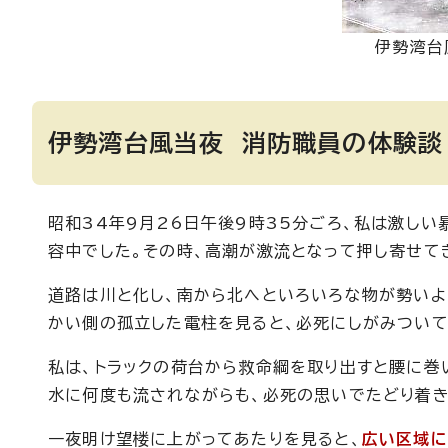
伊勢湾台
伊勢湾台風当夜 消防職員の体験談
昭和34年9月26日午後9時35分ごろ、私は激し
容中でした。その時、高潮が激流となって押し寄せて
道路は川と化し、南から北へといろいろな物が勢いよ
かい側の孤立した電柱を見ると、必死にしがみつい
私は、トラックの荷台から救命綱を取り出すと腰に巻
水に何度も流されながらも、必死の思いでたどり着き
一夜明け望楼に上がってあたりを見ると、
広い区域に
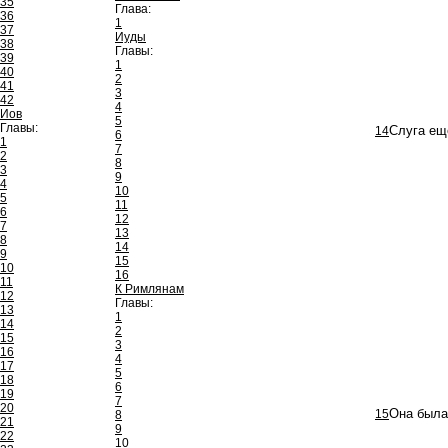
35
Глава:
36
1
37
Иуды
38
Главы:
39
1
40
2
41
3
42
4
Иов
5
Главы:
14
Слуга ещ
6
1
7
2
8
3
9
4
10
5
11
6
12
7
13
8
14
9
15
10
16
11
К Римлянам
12
Главы:
13
1
14
2
15
3
16
4
17
5
18
6
19
7
20
15
Она была
8
21
9
22
10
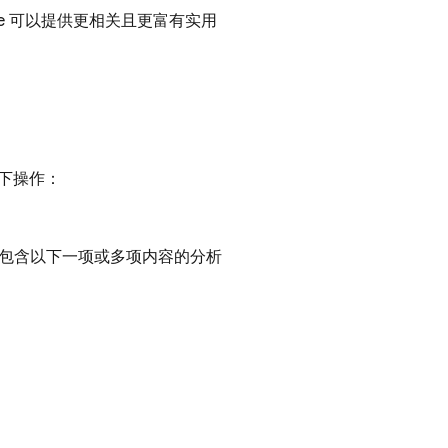
e
可以提供更相关且更富有实用
以下操作：
。
包含以下一项或多项内容的分析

.....

→ WORK ORDER
Leaving the pictures out, output all of the listing exactly.

→ RESULT
伊勢湾台
伊勢湾台風当夜 消防職員の体験談
昭和34年9月26日午後9時35分ごろ、私は激し
容中でした。その時、高潮が激流となって押し寄せて
道路は川と化し、南から北へといろいろな物が勢いよ
かい側の孤立した電柱を見ると、必死にしがみつい
私は、トラックの荷台から救命綱を取り出すと腰に巻
水に何度も流されながらも、必死の思いでたどり着き
一夜明け望楼に上がってあたりを見ると、
広い区域に
35
Глава:
36
1
37
Иуды
38
Главы:
39
1
40
2
41
3
42
4
Иов
5
Главы:
14
Слуга ещ
6
1
7
2
8
3
9
4
10
5
11
6
12
7
13
8
14
9
15
10
16
11
К Римлянам
12
Главы:
13
1
14
2
15
3
16
4
17
5
18
6
19
7
20
15
Она была
8
21
9
22
10
e
可以提供更相关且更富有实用
以下操作：
。
包含以下一项或多项内容的分析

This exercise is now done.